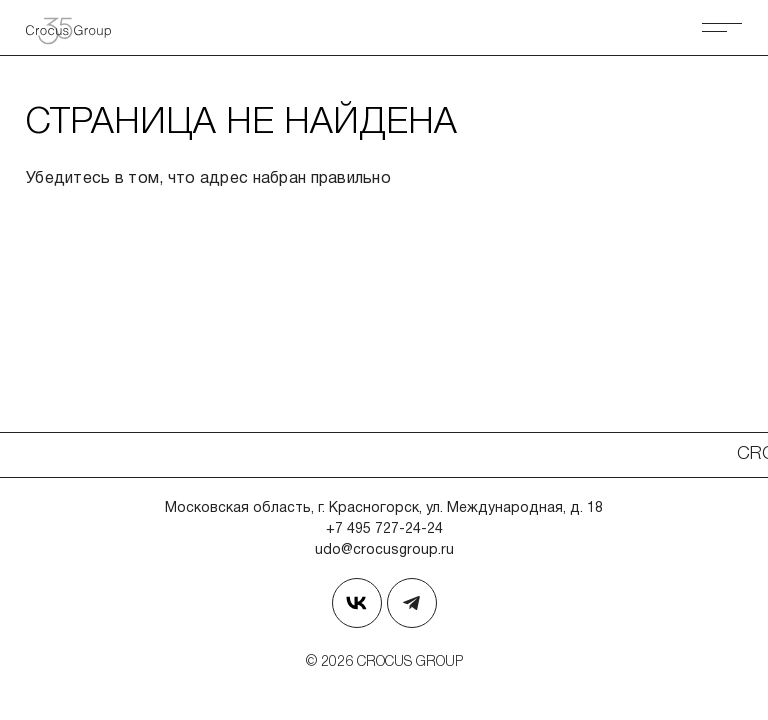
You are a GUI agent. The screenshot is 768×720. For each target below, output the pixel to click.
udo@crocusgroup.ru (384, 550)
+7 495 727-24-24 (384, 529)
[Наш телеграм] (412, 603)
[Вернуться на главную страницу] (76, 27)
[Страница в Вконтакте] (357, 603)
=-=-=-=-=
### Activity:
Starting at the line where "udo@crocusgroup.ru (384, 550)" appears, write out every line exactly as it stands until the listing ends, and add nothing.

### Solution to this exercise:
udo@crocusgroup.ru (384, 550)
+7 495 727-24-24 (384, 529)
[Наш телеграм] (412, 603)
[Вернуться на главную страницу] (76, 27)
[Страница в Вконтакте] (357, 603)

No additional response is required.